Category: Sea Turtle
Loggerhead (Caretta caretta)
The loggerhead sea turtle is a yellow and reddish brown and is named for its extremely large head. The Loggerheads are the most common sea turtle seen along the U.S. coastline. Loggerheads are the only sea turtle listed as threated rather than endangered. They hardly ever roam far from mainland shores. They are also found in the western Atlantic and range from Newfouldand all the way down to the tip of South America. Loggerheads are known to feast on the abundant amounts of horseshoe crabs at the mouth of the Chesapeake Bay.
In late June, Loggerhead turtles will migrate to the waters of New Jersey and New York, due to the increase of water temperatures. Juveniles will venture into the Long Island Sound and the Long Island’s eastern bays. When the water cools in late fall the turtles will then return to the south.

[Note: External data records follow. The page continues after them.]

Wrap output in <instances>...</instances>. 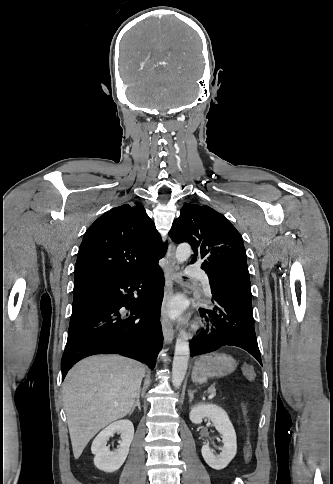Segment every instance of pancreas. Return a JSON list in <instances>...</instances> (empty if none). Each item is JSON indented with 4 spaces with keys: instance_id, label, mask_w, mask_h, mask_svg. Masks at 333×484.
I'll use <instances>...</instances> for the list:
<instances>
[{
    "instance_id": "obj_1",
    "label": "pancreas",
    "mask_w": 333,
    "mask_h": 484,
    "mask_svg": "<svg viewBox=\"0 0 333 484\" xmlns=\"http://www.w3.org/2000/svg\"><path fill=\"white\" fill-rule=\"evenodd\" d=\"M215 391H216L215 386L214 385H211L208 388L207 393L213 394V393H215Z\"/></svg>"
}]
</instances>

The diet of the Loggerhead consists of horseshoe crabs, green crabs, blue crabs, and lady crabs. Use of their powerful jaw muscles help to crush heavy shelled clams, crabs, conches, mollusks, jellyfish, sea urchins, sponges, whelks, shrimp and squid.
The adult carapace length reaches 33 to 40 inches and can weight from 200 to 350 pounds.
Their habitat is costal bays, estuaries, lagoons and open oceans. They stay along mainland shores and feed in estuaries and relatively shallow waters.
Loggerheads are threatened by longline fisheries and population is probably declining alone the southeast coast of the U.S. due to same.